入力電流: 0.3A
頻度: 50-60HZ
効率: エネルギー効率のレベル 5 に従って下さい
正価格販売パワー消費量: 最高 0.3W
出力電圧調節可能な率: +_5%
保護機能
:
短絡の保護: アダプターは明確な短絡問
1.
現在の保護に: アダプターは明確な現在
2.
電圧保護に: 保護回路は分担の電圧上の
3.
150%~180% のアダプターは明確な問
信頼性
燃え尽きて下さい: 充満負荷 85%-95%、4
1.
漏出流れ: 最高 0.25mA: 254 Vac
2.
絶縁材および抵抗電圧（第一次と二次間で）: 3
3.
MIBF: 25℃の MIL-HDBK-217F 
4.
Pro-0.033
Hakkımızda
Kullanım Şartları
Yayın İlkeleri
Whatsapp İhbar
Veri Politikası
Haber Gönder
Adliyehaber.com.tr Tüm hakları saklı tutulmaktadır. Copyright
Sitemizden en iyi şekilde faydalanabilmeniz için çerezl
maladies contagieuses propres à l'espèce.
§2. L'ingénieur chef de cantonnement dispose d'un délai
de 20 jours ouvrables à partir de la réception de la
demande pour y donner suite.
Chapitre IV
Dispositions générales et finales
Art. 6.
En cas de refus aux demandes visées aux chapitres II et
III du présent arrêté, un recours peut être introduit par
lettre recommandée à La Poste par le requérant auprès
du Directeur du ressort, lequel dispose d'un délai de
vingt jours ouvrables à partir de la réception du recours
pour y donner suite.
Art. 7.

==

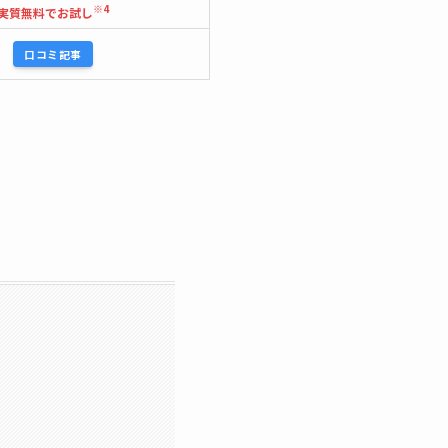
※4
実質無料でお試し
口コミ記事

---

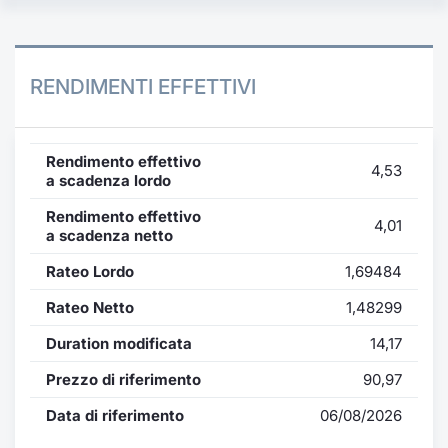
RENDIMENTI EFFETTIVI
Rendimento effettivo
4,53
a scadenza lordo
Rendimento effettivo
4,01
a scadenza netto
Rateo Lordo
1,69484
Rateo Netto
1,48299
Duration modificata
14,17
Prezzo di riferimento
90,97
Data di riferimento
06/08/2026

TASK OBJECTIVE ->
Line count for the word "partir": state how many lines of the listing hold it, and give only that number.

EXPECTED ANSWER ->
2